Examination of non-endolipid reticuloendotheliosis syndrome in children

1. Blood test: Peripheral blood hemoglobin and red blood cell counts are reduced, and white blood cell neutrophils are increased at the time of infection.

2. Bone marrow examination: visible foam cells.

3. Pathological examination: rash and lymph node biopsy, such as tissue endothelial cell hyperplasia and visible foam cells can be diagnosed.

4. X-ray examination: X-ray examination shows that the skull has a map-like defect, pelvis, sacral, femoral, scapular, rib, spine, etc., the bone also has defects, the saddle destroys the pituitary, and the fibrotic mesh shadow is visible in the lung field.
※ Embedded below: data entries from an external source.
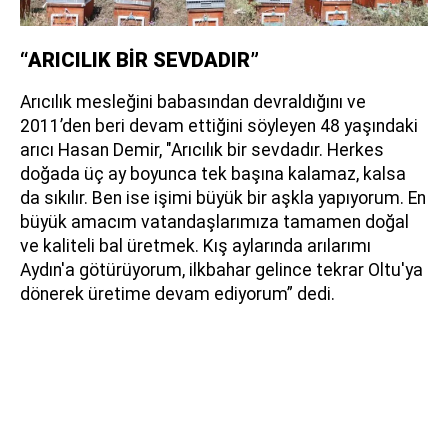
“ARICILIK BİR SEVDADIR”
Arıcılık mesleğini babasından devraldığını ve
2011’den beri devam ettiğini söyleyen 48 yaşındaki
arıcı Hasan Demir, "Arıcılık bir sevdadır. Herkes
doğada üç ay boyunca tek başına kalamaz, kalsa
da sıkılır. Ben ise işimi büyük bir aşkla yapıyorum. En
büyük amacım vatandaşlarımıza tamamen doğal
ve kaliteli bal üretmek. Kış aylarında arılarımı
Aydın'a götürüyorum, ilkbahar gelince tekrar Oltu'ya
dönerek üretime devam ediyorum” dedi.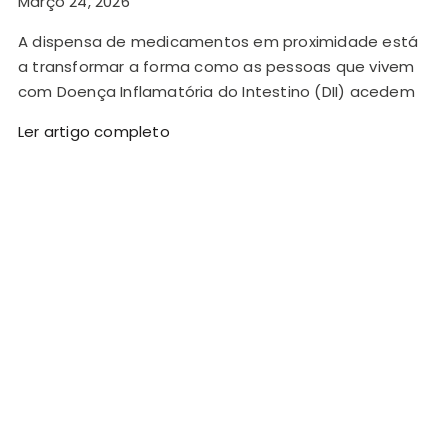
Março 24, 2026
A dispensa de medicamentos em proximidade está
a transformar a forma como as pessoas que vivem
com Doença Inflamatória do Intestino (DII) acedem
Ler artigo completo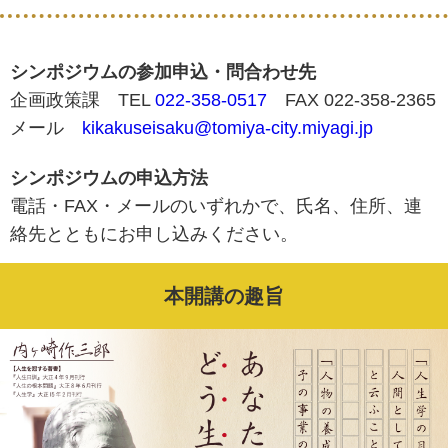
シンポジウムの参加申込・問合わせ先
企画政策課 TEL
022-358-0517
FAX 022-358-2365
メール
kikakuseisaku@tomiya-city.miyagi.jp
シンポジウムの申込方法
電話・FAX・メールのいずれかで、氏名、住所、連
絡先とともにお申し込みください。
本開講の趣旨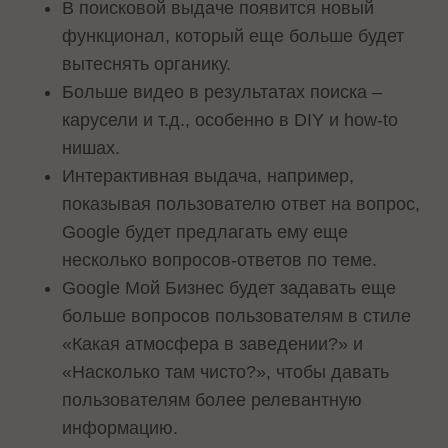
В поисковой выдаче появится новый
функционал, который еще больше будет
вытеснять органику.
Больше видео в результатах поиска –
карусели и т.д., особенно в DIY и how-to
нишах.
Интерактивная выдача, например,
показывая пользователю ответ на вопрос,
Google будет предлагать ему еще
несколько вопросов-ответов по теме.
Google Мой Бизнес будет задавать еще
больше вопросов пользователям в стиле
«Какая атмосфера в заведении?» и
«Насколько там чисто?», чтобы давать
пользователям более релевантную
информацию.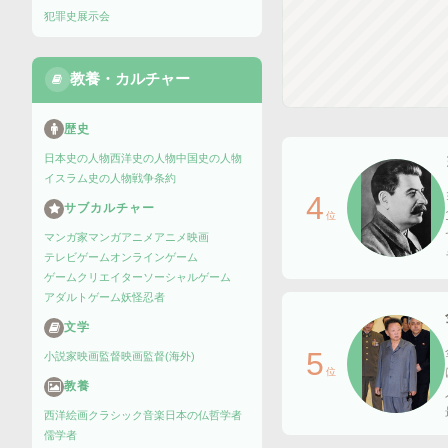
犯罪史
展示会
教養・カルチャー
歴史
日本史の人物
西洋史の人物
中国史の人物
イスラム史の人物
戦争
条約
4
サブカルチャー
位
マンガ家
マンガ
アニメ
アニメ映画
テレビゲーム
オンラインゲーム
ゲームクリエイター
ソーシャルゲーム
アダルトゲーム
妖怪
忍者
文学
5
小説家
映画監督
映画監督(海外)
位
教養
西洋絵画
クラシック音楽
日本の仏
哲学者
儒学者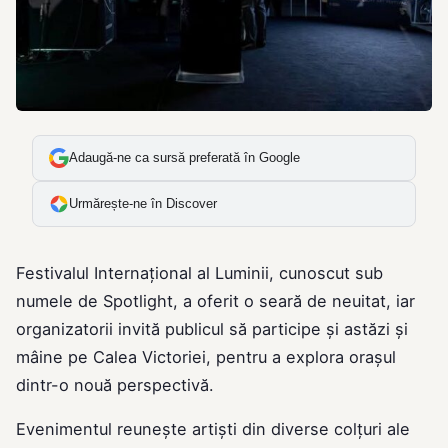
Adaugă-ne ca sursă preferată în Google
Urmărește-ne în Discover
Festivalul Internațional al Luminii, cunoscut sub
numele de Spotlight, a oferit o seară de neuitat, iar
organizatorii invită publicul să participe și astăzi și
mâine pe Calea Victoriei, pentru a explora orașul
dintr-o nouă perspectivă.
Evenimentul reunește artiști din diverse colțuri ale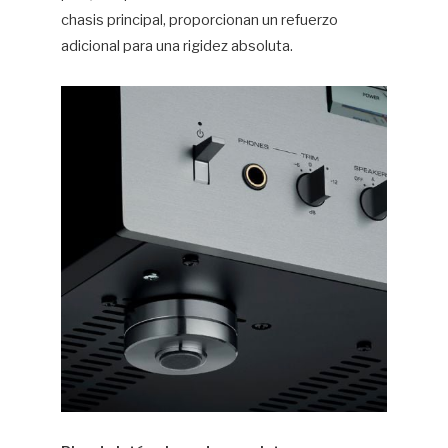
chasis principal, proporcionan un refuerzo
adicional para una rigidez absoluta.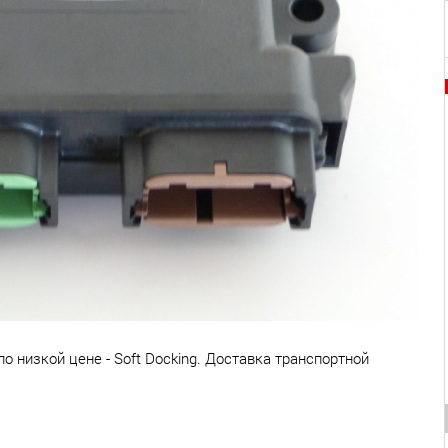
о низкой цене - Soft Docking. Доставка транспортной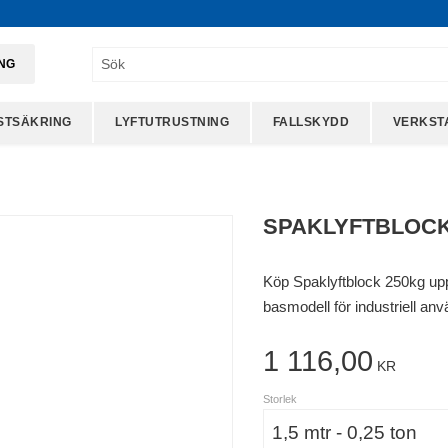
ING
STSÄKRING
LYFTUTRUSTNING
FALLSKYDD
VERKST
SPAKLYFTBLOCK
Köp Spaklyftblock 250kg upp 
basmodell för industriell använ
1 116,00
KR
Storlek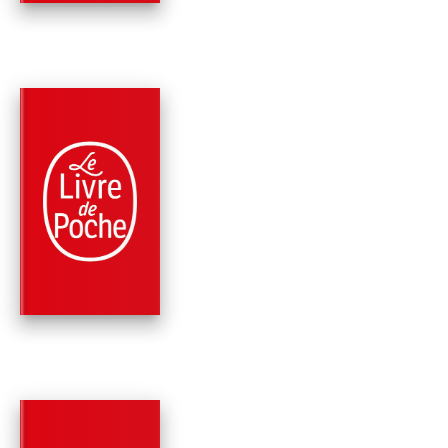
PARUTION : 01/03/2017
224 PAGES
COMÉDIE
FRANÇOIS LE PETIT
Patrick Rambaud
PARUTION : 16/04/2014
192 PAGES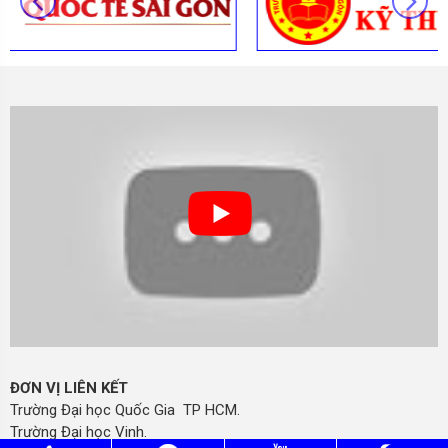
ĐƠN VỊ LIÊN KẾT
Trường Đại học Quốc Gia TP HCM.
Trường Đại học Vinh.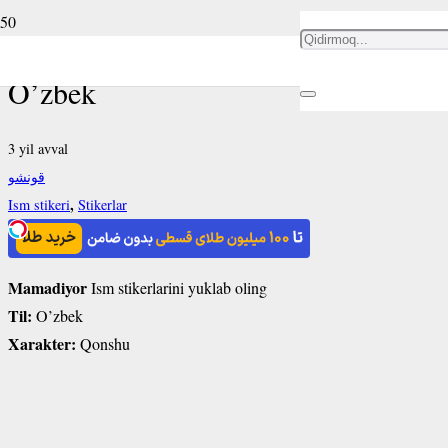
Mamadiyor ism stikeri
O’zbek
3 yil avval
قونشو
,
Ism stikeri
Stikerlar
Mamadiyor
Ism stikerlarini yuklab oling
Til:
O’zbek
Xarakter:
Qonshu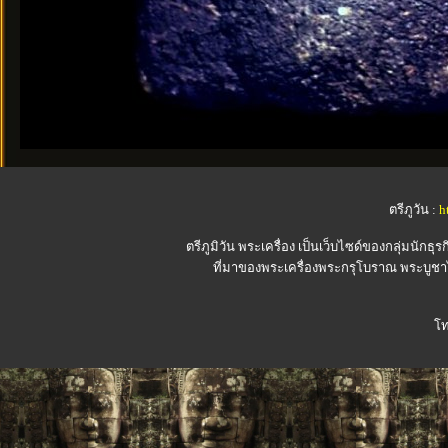
ตรีภูวัน :
h
ตรีภูมิวัน
พระเครื่อง เป็นเว็บไซด์ของกลุ่มนักธุรก
ที่มาของพระเครื่องพระกรุโบราณ พระบูชาไ
โท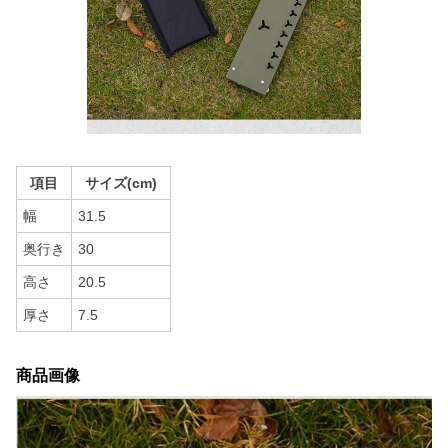
項目
サイズ(cm)
幅
31.5
奥行き
30
高さ
20.5
厚さ
7.5
商品画像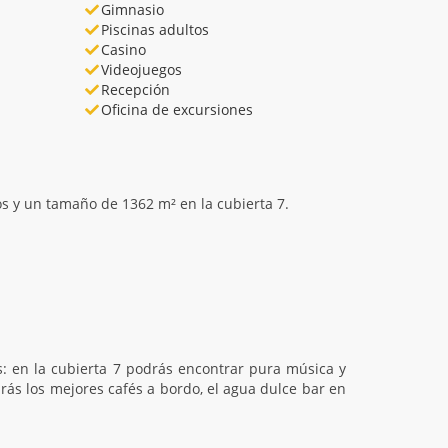
Gimnasio
Piscinas adultos
Casino
Videojuegos
Recepción
Oficina de excursiones
os y un tamaño de 1362 m² en la cubierta 7.
as: en la cubierta 7 podrás encontrar pura música y
arás los mejores cafés a bordo, el agua dulce bar en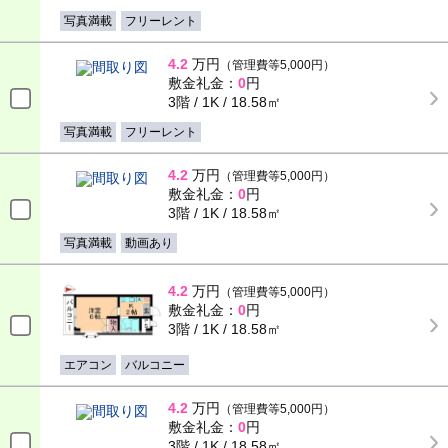
写真満載
フリーレント
4.2
万円
（管理費等5,000円）
敷金礼金：
0
円
3階 / 1K / 18.58㎡
写真満載
フリーレント
4.2
万円
（管理費等5,000円）
敷金礼金：
0
円
3階 / 1K / 18.58㎡
写真満載
動画あり
4.2
万円
（管理費等5,000円）
敷金礼金：
0
円
3階 / 1K / 18.58㎡
エアコン
バルコニー
4.2
万円
（管理費等5,000円）
敷金礼金：
0
円
3階 / 1K / 18.58㎡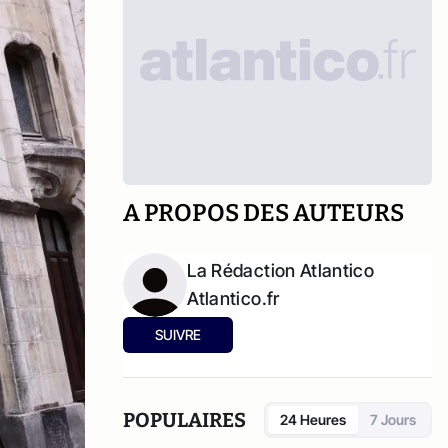
A PROPOS DES AUTEURS
La Rédaction Atlantico
Atlantico.fr
SUIVRE
POPULAIRES
24 Heures
7 Jours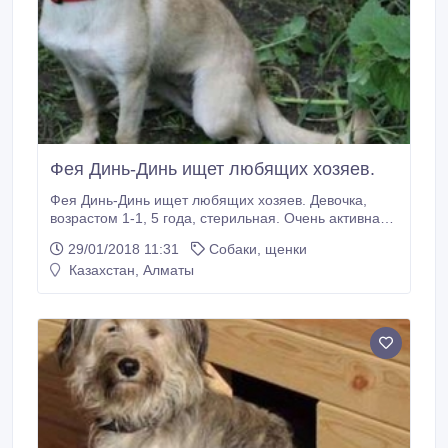
Фея Динь-Динь ищет любящих хозяев.
Фея Динь-Динь ищет любящих хозяев. Девочка,
возрастом 1-1, 5 года, стерильная. Очень активная,
игривая, озорная и прыгучая, но имеет одну
29/01/2018 11:31
Собаки, щенки
особенность: она любит покусывать руки во время
Казахстан, Алматы
игры. Отдаётся по договору опеки и чтобы была
возможность ненавязчиво интересоваться её
судьбой, в дом без детей. Так же с радостью
обеспечим консультации как её воспитывать,
кормить и любить, и, конечно, помощь в разумных
пределах.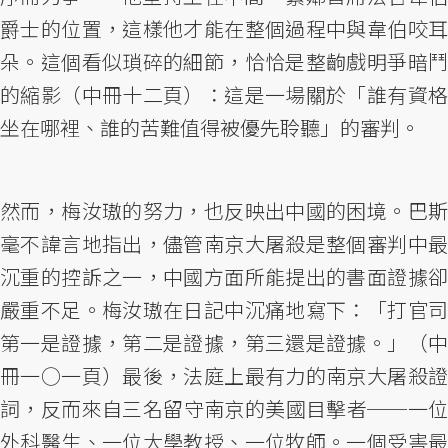
爵士的位置，這樣他才能在整個過程中與韋伯咬耳
朵。這個看似瑣碎的細節，恰恰是整齣戲明爭暗鬥
的縮影（中冊十二頁）：這是一場關於「誰有資格
坐在哪裡、誰的苦難值得被優先聆聽」的審判。
然而，梅汝璈的努力，也反映出中國的困境。巴斯
毫不諱言地指出，儘管南京大屠殺是整個審判中最
沉重的控訴之一，中國方面所能提出的書面證據卻
嚴重不足。梅汝璈在日記中沉痛地寫下：「打官司
第一是證據，第二是證據，第三還是證據。」（中
冊一○一頁）最後，法庭上最有力的南京大屠殺證
詞，反而來自三名留守南京的美國目擊者──一位
外科醫生、一位大學教授、一位牧師。一個受害最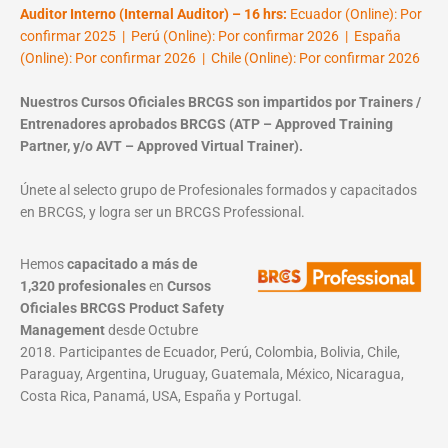
Auditor Interno (Internal Auditor) – 16 hrs:
Ecuador (Online): Por
confirmar 2025 | Perú (Online): Por confirmar 2026 | España
(Online): Por confirmar 2026 | Chile (Online): Por confirmar 2026
Nuestros Cursos Oficiales BRCGS son impartidos por Trainers /
Entrenadores aprobados BRCGS (ATP – Approved Training
Partner, y/o AVT – Approved Virtual Trainer).
Únete al selecto grupo de Profesionales formados y capacitados
en BRCGS, y logra ser un BRCGS Professional.
Hemos
capacitado a más de
1,320 profesionales
en
Cursos
Oficiales BRCGS Product Safety
Management
desde Octubre
2018. Participantes de Ecuador, Perú, Colombia, Bolivia, Chile,
Paraguay, Argentina, Uruguay, Guatemala, México, Nicaragua,
Costa Rica, Panamá, USA, España y Portugal.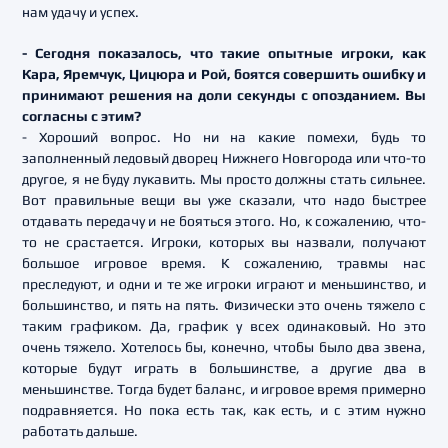
нам удачу и успех.
- Сегодня показалось, что такие опытные игроки, как
Кара, Яремчук, Цицюра и Рой, боятся совершить ошибку и
принимают решения на доли секунды с опозданием. Вы
согласны с этим?
- Хороший вопрос. Но ни на какие помехи, будь то
заполненный ледовый дворец Нижнего Новгорода или что-то
другое, я не буду лукавить. Мы просто должны стать сильнее.
Вот правильные вещи вы уже сказали, что надо быстрее
отдавать передачу и не бояться этого. Но, к сожалению, что-
то не срастается. Игроки, которых вы назвали, получают
большое игровое время. К сожалению, травмы нас
преследуют, и одни и те же игроки играют и меньшинство, и
большинство, и пять на пять. Физически это очень тяжело с
таким графиком. Да, график у всех одинаковый. Но это
очень тяжело. Хотелось бы, конечно, чтобы было два звена,
которые будут играть в большинстве, а другие два в
меньшинстве. Тогда будет баланс, и игровое время примерно
подравняется. Но пока есть так, как есть, и с этим нужно
работать дальше.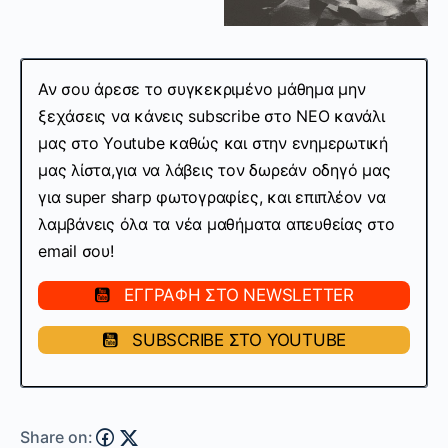
Αν σου άρεσε το συγκεκριμένο μάθημα μην
ξεχάσεις να κάνεις subscribe στo ΝΕΟ κανάλι
μας στο Youtube καθώς και στην ενημερωτική
μας λίστα,
για να λάβεις τον δωρεάν οδηγό μας
για super sharp φωτογραφίες, και επιπλέον να
λαμβάνεις όλα τα νέα μαθήματα απευθείας στο
email σου!
ΕΓΓΡΑΦΗ ΣΤΟ NEWSLETTER
SUBSCRIBE ΣΤΟ YOUTUBE
Share on: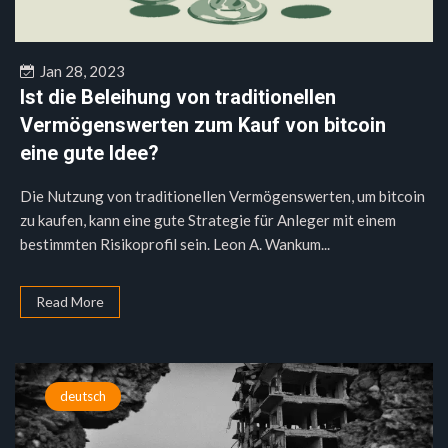
Jan 28, 2023
Ist die Beleihung von traditionellen
Vermögenswerten zum Kauf von bitcoin
eine gute Idee?
Die Nutzung von traditionellen Vermögenswerten, um bitcoin
zu kaufen, kann eine gute Strategie für Anleger mit einem
bestimmten Risikoprofil sein. Leon A. Wankum...
Read More
deutsch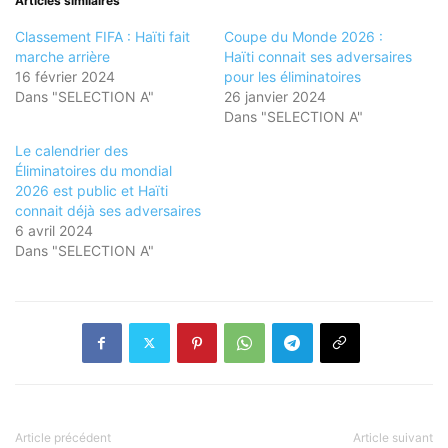
Articles similaires
Classement FIFA : Haïti fait
Coupe du Monde 2026 :
marche arrière
Haïti connait ses adversaires
16 février 2024
pour les éliminatoires
Dans "SELECTION A"
26 janvier 2024
Dans "SELECTION A"
Le calendrier des
Éliminatoires du mondial
2026 est public et Haïti
connait déjà ses adversaires
6 avril 2024
Dans "SELECTION A"
Article précédent
Article suivant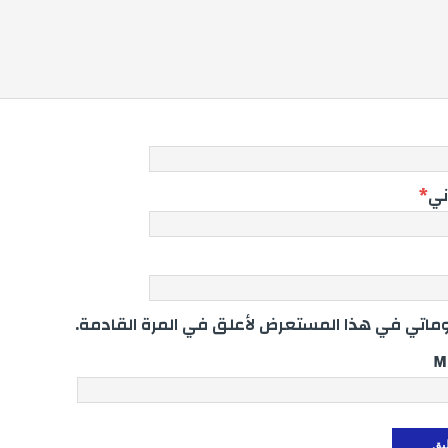
ني
*
اتي في هذا المستعرض لأعلق في المرة القادمة.
M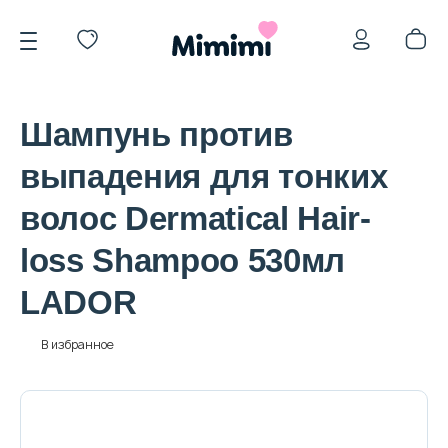
Шампунь против
выпадения для тонких
волос Dermatical Hair-
*OVERSTOCK -30%
loss Shampoo 530мл
LADOR
Уход за лицом
В избранное
Волосы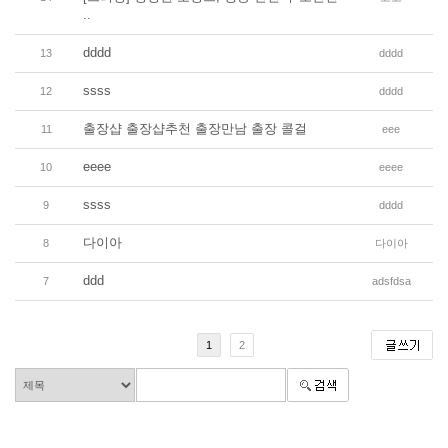
..
dddd
13
dddd
ssss
12
dddd
출장샵 출장샵추천 출장만남 출장 콜걸
11
eee
eeee
10
eeee
ssss
9
dddd
다이아
8
다이아
ddd
7
adsfdsa
1
2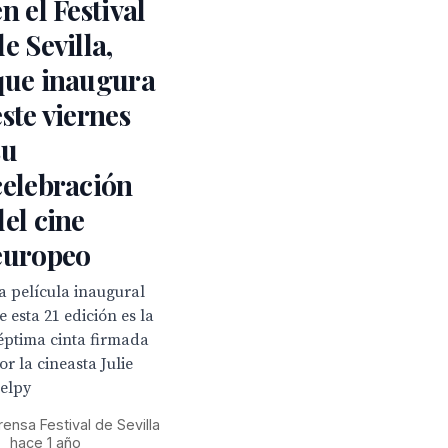
en el Festival
de Sevilla,
que inaugura
este viernes
su
celebración
del cine
europeo
a película inaugural
e esta 21 edición es la
éptima cinta firmada
or la cineasta Julie
elpy
rensa Festival de Sevilla
•
hace 1 año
5. B-ultrasound: hepatosplenomegaly can be found

Diagnosis

Diagnosis and identification of non-endolipid reticuloendotheliosis syndrome in children

diagnosis

If there is bone defect, especially skull defect with exophthalmia, diabetes insipidus, combined with X-ray examination is not difficult to diagnose, but most cases, especially in the early stage, do not have typical symptoms, such as otitis media with prolonged unhealed, When the head mass, rash and other symptoms, should consider the possibility of the disease, early bone marrow examination and pathological examination.

Differential diagnosis

Identification with diabetes insipidus and blood diseases, laboratory tests can help diagnose.